Tree @master (Download .tar.gz)
README.md @master — view markup · raw · history · blame
guten-gutter
This is not an experiment. It is a piece of lab equipment.
It is, however, somewhat experimental.
Abstract
The gutenberg.py
module from gutenizer
works fairly well for cleaning the extraneous parts off of a text file
downloaded from Project Gutenberg, but it's not perfect: it leaves the
"Produced by" lines in, and fails completely on some less-standard texts.
This tool attempts to be a more complete, more robust, and public domain replacement for it. It is probably not much more robust than the gutenizer yet, but it works on at least my personal collection of Gutenberg files.
Requirements
- Python 2.7.6 (probably works with older versions too)
Usage
$ ./guten-gutter pg18613.txt > The_Golden_Scorpion.txt
You can also give the --output-dir=DIR
option, which will place the
cleaned version of each file in that directory, with the same name as
the original.
You can also give the --strip-illustrations
option, which will cause
the cleaner to strip out [Illustration: foo]
lines. (Doesn't yet work
for illustration descriptions that span multiple lines.)
Theory of Operation
Various different kinds of "cleaner" objects are defined. The most conservative looks for "START OF PROJECT GUTENBERG" and "END OF PROJECT GUTENBERG", which all Project Gutenberg files have, and returns the lines between those two sentinels. Then there are more specific cleaners, in particular one which looks for the "produced by" line (which varies greatly.)
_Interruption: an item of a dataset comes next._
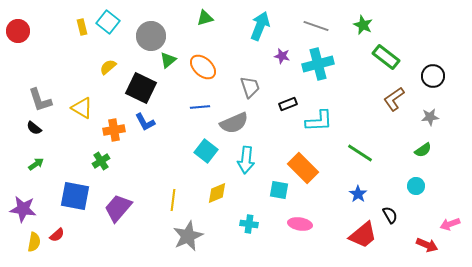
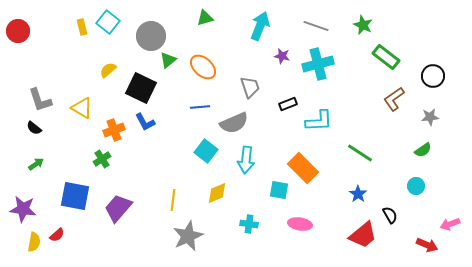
yellow semicircle at (108, 67): moved 3 px down
orange cross at (114, 130): rotated 10 degrees counterclockwise
green cross at (101, 161): moved 1 px right, 2 px up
Then there is a cleaner which orchestrates a number of sub-cleaners. If a sub-cleaner detects that it has failed (e.g. in the result, too many lines were deemed to be stripped,) the orchestrator uses the output of the previously successful cleaner as a fallback.
So if the input file isn't a Gutenberg text at all, the output will be the original text file, whatever it was.
The cleaners are implemented as iterators over input lines, but in practice, the orchestrator forces them to load all of the lines into memory; it needs to do this to detect the failure of a sub-cleaner. In practice this should not be a problem on a modern machine with a modern amount of memory.
History
Originally, many of the experiments in this repository were importing
gutenizer's gutenberg
module directly. Most have been updated to assume
that the input is plain text that has been, at your option, pre-cleaned by
a tool of your choice. The only exception is quick-and-dirty-markov,
which was a "race against the clock" and it doesn't feel right to clean it
up after the fact.
Future work
The guten-gutter appears to operate acceptably on all of my (modest) collection of downloaded Project Gutenberg texts.
I'm sure there are other Gutenberg texts for which this fails. Whence these are found, this script's regular expressions should be adapted to match those lines.